Dalla raccolta inedita Abbiamo discusso dell’Aldilà

 

Neon

Hanno osservato contro luce il mio sangue
ho regalato le mie nudità a donne vestite di bianco.
Tra poco devono tagliarmi, togliere i pezzi, ricucire.
Col volto cianotico fisso mia madre soffrendo
voglio rientrare in lei per non dover più vagire.
Un passo indietro per non dover morire.
Ventidue anni alle spalle per non dover nascere – soffrire.
Tornare in lei dove ero l’unico corpo piccolo
In una sacca amniotica: un universo nero.
Ora sto supino a riflettere il neon.
Adesso dentro di me un paese si dilata,
si espande nel mio corpo – delirando penso:
sono stufo di Londra. Ma arrivano i guanti in lattice.
La vestita di bianco mi regala dieci secondi:
un’anestesia, occhi di cataratta: dimentico come respirare.
Un taglio, uno scoppio, un maroso, un tesauro di emorragie.
Mi risucchia la schiena il nadir della barella.
Mia madre mi parla, mi stringe la mano, è nuovamente la prima volta.
Mi ha detto che sono nati quattro gatti in questa notte “bella”.
È la seconda volta che esco con lei da una stanza di ospedale.

 

*

 

“Non ci sono più lune di miele,
anzi non ci sono più lune –
la marea non risale,
sono otto anni che non scopiamo.
Insopportabile il tuo alitare,
il tuo olezzo di cantina.
Ti accudisco come un bambino malato,
almeno un bacio.
Le tue vene non reggono, perdono sangue.
Ogni santo giorno pulisco le lenzuola
e ti faceva schifo il mio.
Mi fai pena – chi è ora la donna?
Voglio finirla qui è solo un castigo questo.
Ormai aspetto il tuo sonno per rinascere.
Ma sei tu quello che ha vinto,
ho cinquantotto anni e sono già morta.
Indosso un sorriso irrecuperabile,
una mezza luna a testa in giù.
Ho imparato a leggere gli astri
per parlare con i miei figli
mi sono aggrappata alle stelle
per vivere un incubo con te.
Fuori casa l’edera copre le finestre,
era il nostro simbolo nuziale, ricordi?
Fu buono per diciotto anni il letargo della lama che portavo in gola:
Ti dico basta, vattene, voglio vivere!”
Ma io so ché conficcata nella gola s’arrugginisce la lametta
e che mia madre non dice parola.

 

*

 

Dal mio occhio germoglia un fiore
un bulbo oculare pronto a sbocciare,
una bacca di rosa canina veloce a seccare.
Lo annaffio ogni sera
così sarà finché campo.
Le sue radici si legano al cervello
in piccoli rugginosi fili di ferro –
fitte d’ami da pesca che strattonano –
il dolore è rimbombante.
Fermo questo male nutrendolo
con la speranza di calmarlo – ucciderlo.
Ma una mattina lo lascerò
e libero di divorarsi in un’estinzione
fiorirà da una crepa del marmo.

 

*

 

Una donna offesa
da aghi di luce.
Spazzole di cipresso

nella pupilla –
la grattano, la puliscono.
Brulicano gli occhi,

bruciano, bruciati dal soffitto.
Nevrotiche le iridi ridono
affogando in un bianco rovente.

I terrazzi vomitano fiori
di una tenerezza mai arrivata –
una frusta che percuote e scaccia l’anima.

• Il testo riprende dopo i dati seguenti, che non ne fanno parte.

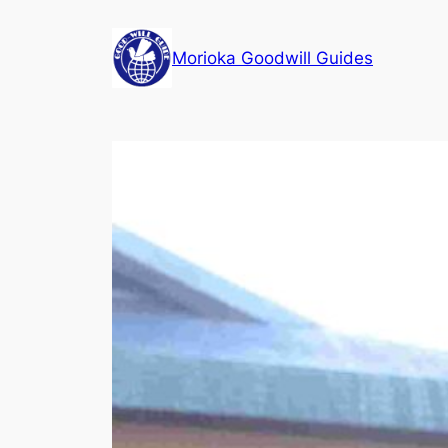
内
容
Morioka Goodwill Guides
を
ス
キ
ッ
プ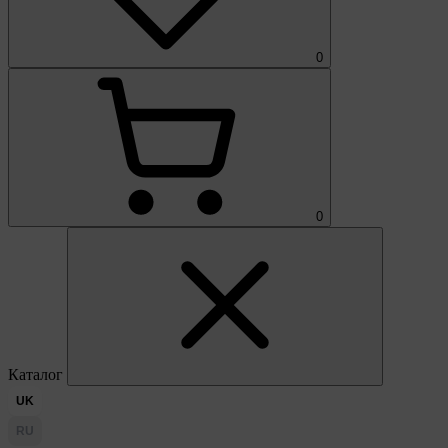
0
0
Каталог
UK
RU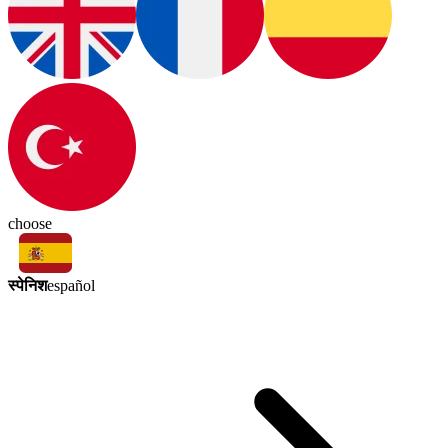
choose
स्पेनिश
español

Così la mattina, madre del sonno
è un silenzio da sgrullare dai capelli.
La candida luce punge

le coste spezzate, speziate dagli acari,
lenzuola di polvere.
Una maternità, prossima come il risveglio.

 

 

Paolo Pitorri è nato nel 1990 e vive nella periferia sud di Roma. Ha frequentato l’università Bordeaux Montaigne 3 e la facoltà di Lille 3 – Francia. Laureato in Lettere Moderne alla Sapienza. Sue poesie inedite sono apparse su YAWP: giornale di letterature e filosofie (rivista online con la quale collabora), su Poetarum Silva e Patria Letteratura per i Quaderni Barbarici, su Il foglio Letterario, La tigre di carta, Atelier poesia, Argo, INVERSO POESIA e Nuova Ciminiera. Ha pubblicato articoli per Altri animali (Racconti edizioni) e per la rivista Euterpe un saggio breve su Sylvia Plath. Fotografa in analogico e intervista per TALASSA, bands del panorama indie, ha già lavorato con band come i Mòn, Gomma, Gigante, Ainè e Coma_Cose. Sempre nell’ambito della fotografia ha curato la mostra fotografica Elogio all’imperfezione nello spazio espositivo FONDAMENTA di INSIDE ART – rivista di arte contemporanea e cultura di livello nazionale.